You're reading: Ukraine honors victims of the Holocaust

As the world commemorates the Holocaust on Jan. 27, Ukraine is also doing its part to honor the victims of the World War II-era genocide of European Jews.

In 2020, commemorative ceremonies have been titled “Six Million Hearts in Ukraine.”

They will be held in almost all Ukrainian cities, where mass murders of Jews took place – Kyiv, Kharkiv, Lviv, Bila Tserkva, Nikopol, Zaporizhzhia, Dnipro, Chernivtsi, Odesa and other smaller cities.

On Jan. 26, Ukrainian President Volodymyr Zelensky spoke in front of former prisoners of the Auschwitz-Birkenau camp and their families during his official visit to Poland.

“Today, we are full of pain and sadness for the millions of Holocaust victims. It is a terrible tragedy for the Jewish people and a tragic lesson for all of humanity,” he said.

Kyiv Mayor Vitali Klitschko also honored the memory of the victims.

“Today is a sad day. These painful and horrifying pages of history must teach us humanity, tolerance and respect to each other, no matter what nationality, race, creeds or social status one has,” he wrote on his Facebook page.

International commemoration

International Holocaust Remembrance Day marks the 1945 liberation of the Auschwitz-Birkenau concentration camp, the largest Nazi German death camp in Poland, where over 1.1 million people were killed.

Although many countries have begun to mark this memorial day since 2006, Ukraine only started in 2012.

The year 2020 marks 75 years since the liberation.

Six million Jews — or two-thirds of Europe’s Jewish population — were killed by the Nazi regime. The Nazis also killed millions of other people, including ethnic Roma, gay men, prisoners of war, and many more.

Ukrainian history

Ukraine experienced the horror of the Holocaust firsthand. On Sept. 29-30, 1941, Nazis and local collaborators massacred 33,771 Jews at Babyn Yar ravine in Kyiv. During the ensuing two years, around well over 100,000 more people were killed there, including Jews, Ukrainian nationalists, Soviet prisoners of war and Roma people.

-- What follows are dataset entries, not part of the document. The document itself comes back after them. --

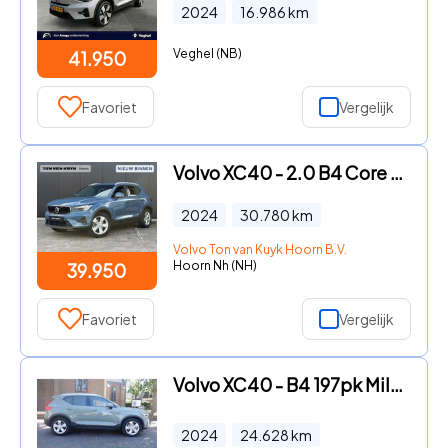
2024
16.986
km
Veghel (NB)
41.950
Favoriet
Vergelijk
Volvo XC40 - 2.0 B4 Core park assist/ intelliesafe/ climate line/ trekhaa
2024
30.780
km
Volvo Ton van Kuyk Hoorn B.V.
Hoorn Nh (NH)
39.950
Favoriet
Vergelijk
Volvo XC40 - B4 197pk Mild Hybrid Aut Core-LEER-360gr.CAMERA-24.000 KM
2024
24.628
km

People attend a memorial rally to mark the 78th anniversary of the Babyn Yar tragedy in Kyiv on Sept. 29, 2019. (Oleg Petrasiuk)

During his visit to Poland, Zelensky also emphasized that more than 2,500 Ukrainians who risked their own lives to save Jews from the Nazis were awarded the title of Righteous Among the Nations.

He called on the international community to prevent any manifestation of anti-Semitism, xenophobia, and racism.

“Stop evil before it will become dangerous to humanity,” said Zelensky.